I´ve just received a new book that I bought in Amazon because it seems to be very interesting for my project.
It´s not the first book I read since I started this project, the other was a smaller one but also with a lot of useful information. In fact, some of the thoughts that I´ve written are based in the other book. That book is: "More than a Label".
The thing is that this book although it has a lot of interesting things, it´s oriented to principaly highschool´s people in USA. And the label thing it´s not only a problem of the teenagers, it´s true that in the high school it´s when it becomes to start. Maybe this teen thing implicit in the book it´s because it´s been written by a sixteen years-old girl. By the by, a very smart girl.
So, looking through the internet I found this new book, that apart that it´s written by a sociologist women, for the moment, it seems to be more focus on people from different ages and countries. Somehow i´ll be informing you about what interesting things I´m reading in this new book. I hope it´ll interested you as much as it does to me.

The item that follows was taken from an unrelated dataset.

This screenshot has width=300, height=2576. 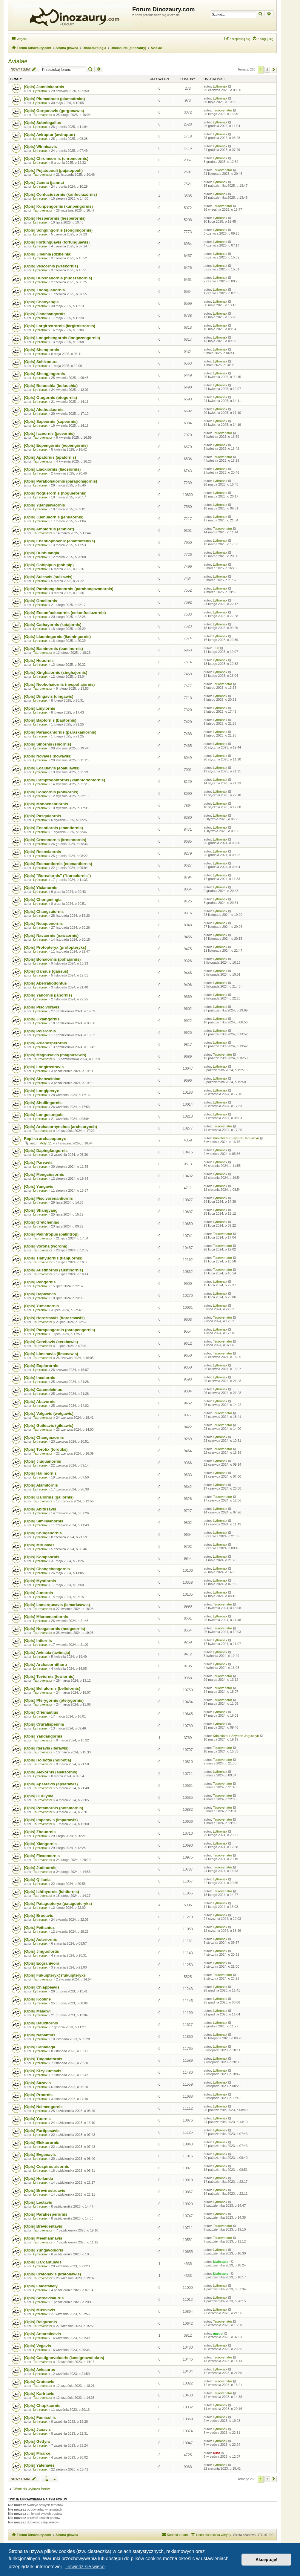 What do you see at coordinates (59, 326) in the screenshot?
I see `[Opis] Largirostrornis (largirostrornis)` at bounding box center [59, 326].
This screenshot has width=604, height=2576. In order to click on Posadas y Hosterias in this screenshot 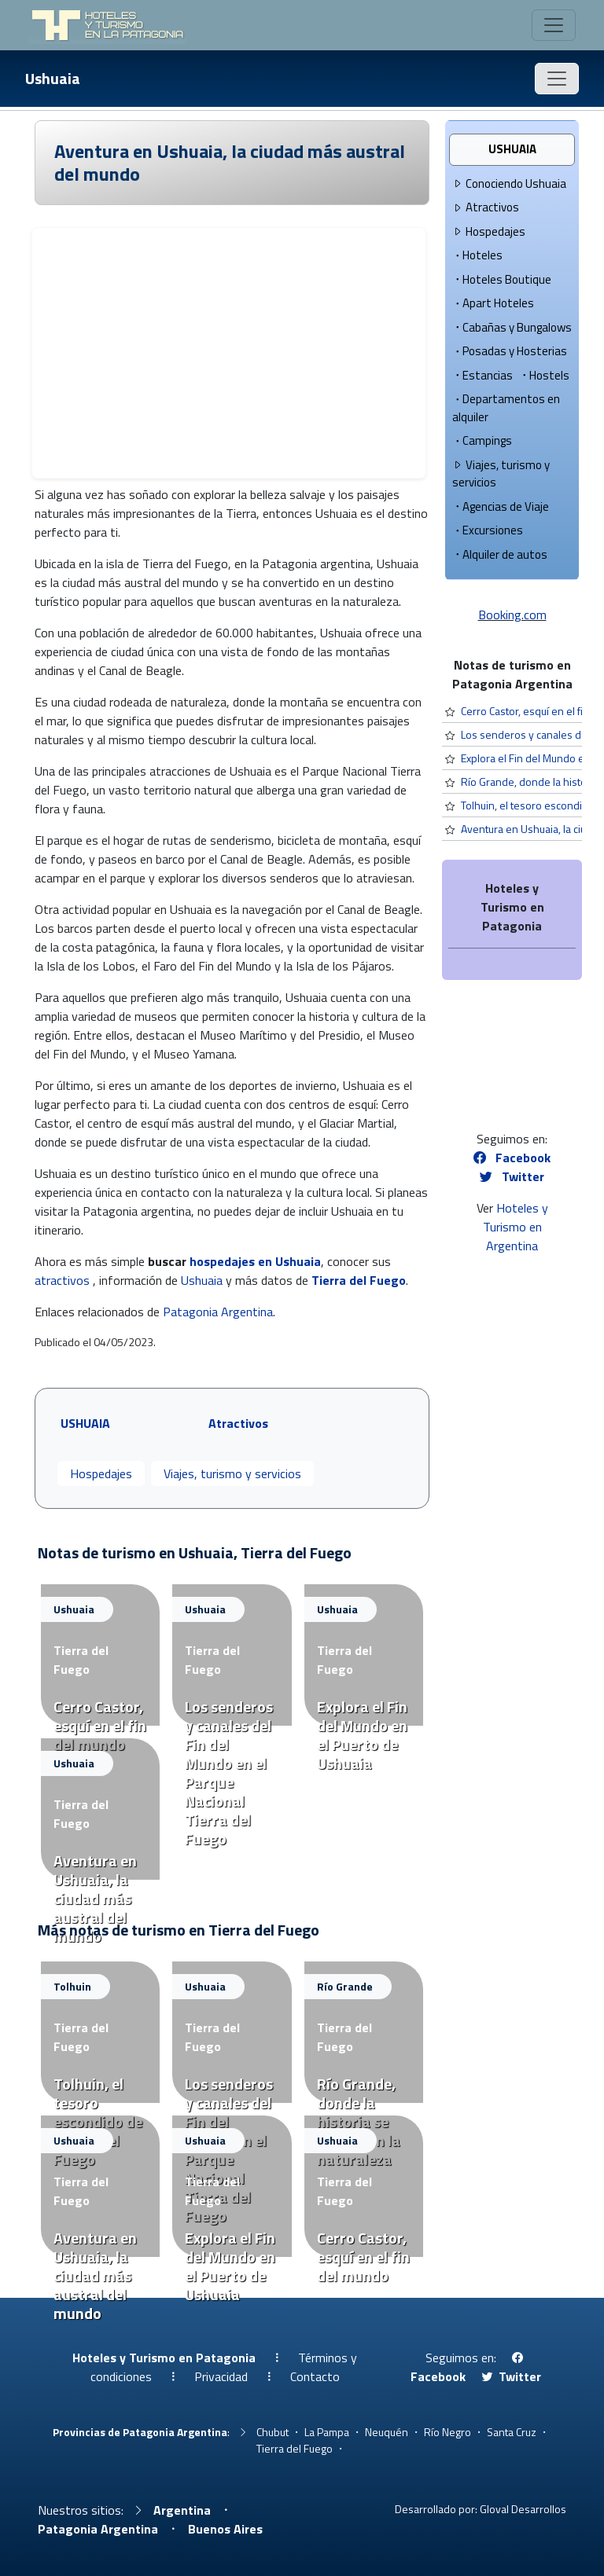 , I will do `click(509, 351)`.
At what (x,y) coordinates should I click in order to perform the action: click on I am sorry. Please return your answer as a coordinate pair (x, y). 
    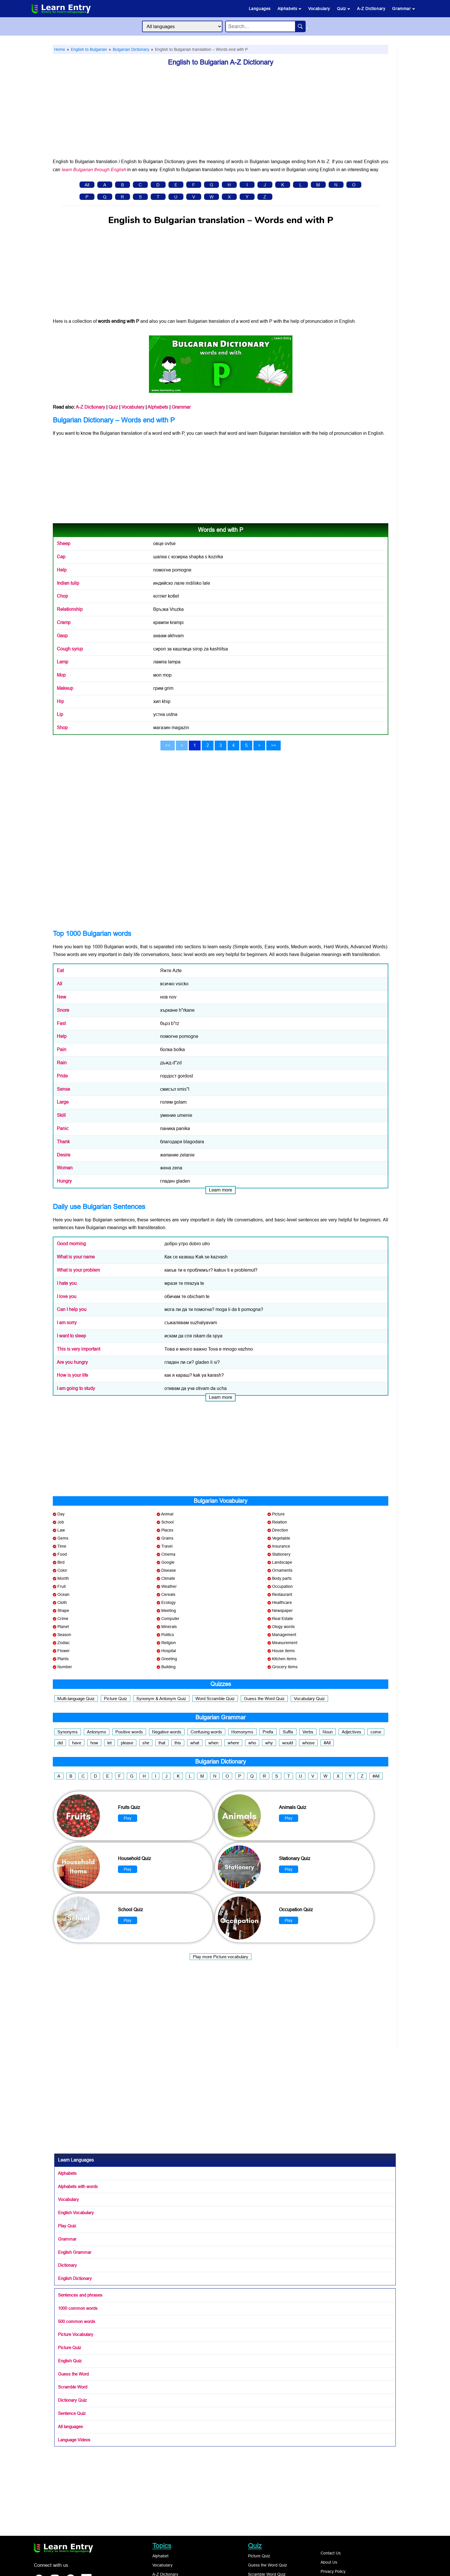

(Also the cover it´s really nice, isn´t it?)
Curious fact of the day: The name of Brugges (that fantastic city of Belgium) in spanish it´s Brujas that literally means witches. The spanish name of this town in northem Belgium has its origins in the Spanish presence in Flanders, a few centuries ago. At that time, and yet is still made, was very fashionable to translate all the names so that their pronunciation was a little bit more affordable for the spanish. So when the soldiers of the spanish troops arrived in this lands and heard the name in Flemish /Dutch, which is Brugge decided that because it was "similar"(everything is subjective in this life) Brugge would become Brujas in the spanish maps.
So the spanish name has no association with any property of the city. By contrast, the name in Dutch/ Flemish does. Brugge derives from Bruggen, that means bridges, and this that could see everyone who has visited the city it´s something that surrounds you in the streets of Brugges.
Now, I feel a little unconfortable every time I pronounce the name of this city in spanish.